Ok I've done this but when I use ghpc destroy, it does not prompt me to display, it just fails with the same error. I've attached the display from the deploy command below:
genoslurm-batch-test-create-display.txt
I've also tried this using the gcluster command instead of ghpc. unsure if there is a difference but got the same result. going to try one of the example configs and see if there's any difference.
Is there a potential path issue here? I store my .yaml in cluster-toolkit/ and run everything with ./ghpc from. cluster-toolkit.
I'm very sorry for the trouble. I believe everything is working alright besides the destroy, which is only a minor inconvenience for testing. If I figure anything out I will comment back. I appreciate the help.
No worries about the trouble. I'll keep looking into this.
Which of the things did you try from @nick-stroud and my responses?
Another quick question is: which version of Terraform are you using?
I tried adding the job_data to outputs of batch-job for which I attached the output above. I also tried running ghpc destroy with no --auto-approve but it fails before the option to display is given.
I have Terraform v1.3.7 on darwin_arm64
@dvitale199 A few questions that might lead to some clues:
- When recreating the deployment folder in your second test, did you use the
-w
flag, or did you delete the deployment folder before callingghpc create
? - When you re-created the deployment folder, which version of ghpc did you use?
- Do you see the
job_data
variable in this file in your deployment folder?genoslurm-batch-us-central1/primary/modules/embedded/modules/scheduler/batch-login-node/variables.tf
@dvitale199 A few questions that might lead to some clues:
- When recreating the deployment folder in your second test, did you use the
-w
flag, or did you delete the deployment folder before callingghpc create
?- When you re-created the deployment folder, which version of ghpc did you use?
- Do you see the
job_data
variable in this file in your deployment folder?genoslurm-batch-us-central1/primary/modules/embedded/modules/scheduler/batch-login-node/variables.tf
- I deleted the previous directory and recreated with
ghpc create
- latest version from github
- yes, job_data was there.
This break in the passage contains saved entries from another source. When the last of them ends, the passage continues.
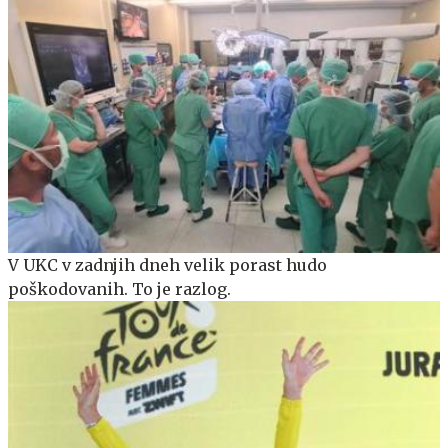
V UKC v zadnjih dneh velik porast hudo
poškodovanih. To je razlog.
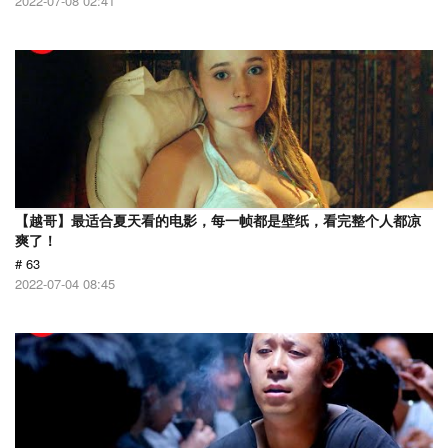
2022-07-08 02:41
【越哥】最适合夏天看的电影，每一帧都是壁纸，看完整个人都凉
爽了！
# 63
2022-07-04 08:45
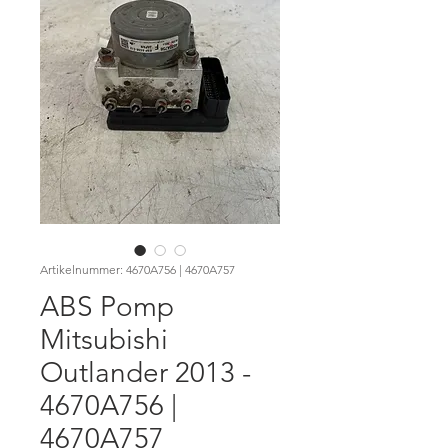
Artikelnummer: 4670A756 | 4670A757
ABS Pomp
Mitsubishi
Outlander 2013 -
4670A756 |
4670A757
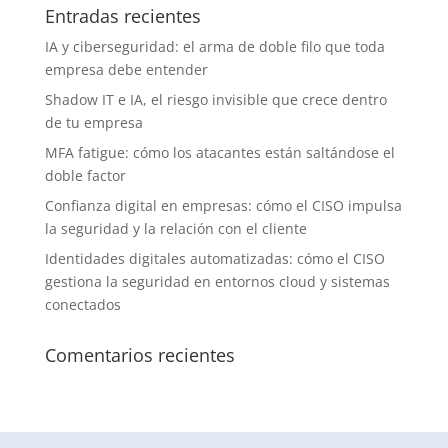
Entradas recientes
IA y ciberseguridad: el arma de doble filo que toda
empresa debe entender
Shadow IT e IA, el riesgo invisible que crece dentro
de tu empresa
MFA fatigue: cómo los atacantes están saltándose el
doble factor
Confianza digital en empresas: cómo el CISO impulsa
la seguridad y la relación con el cliente
Identidades digitales automatizadas: cómo el CISO
gestiona la seguridad en entornos cloud y sistemas
conectados
Comentarios recientes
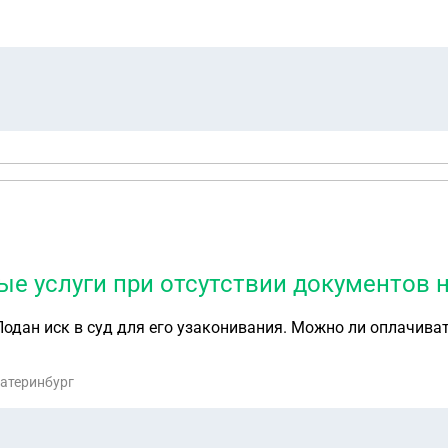
е услуги при отсутствии документов 
дан иск в суд для его узаконивания. Можно ли оплачиват
катеринбург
I cannot share it because I deleted it by mistake for further testing
since my last comment, I've pulled a fresh clone and just tested with the examples/hpc-slurm.yaml and have not run into any issues creating and destroying the config.
I'm wondering if passing use: [genoslurm-network-us-central1, appfs, lustrefs] to the batch nodeset had anything to do with it?
are use: [genoslurm-network-us-central1, appfs, lustrefs]
and
use:
- genoslurm-network-us-central1
- appfs
- lustrefs
synonymous?
thanks for all your help.
That's great to hear you were able to get the expected behavior from a fresh clone!
Regarding the use
block - yes, syntax in both of your examples are synonymous. They are just two different ways to represent a list in YAML.
I will close this issue since it appears to be resolved, but please feel free to reopen or create a new issue if you encounter other problems!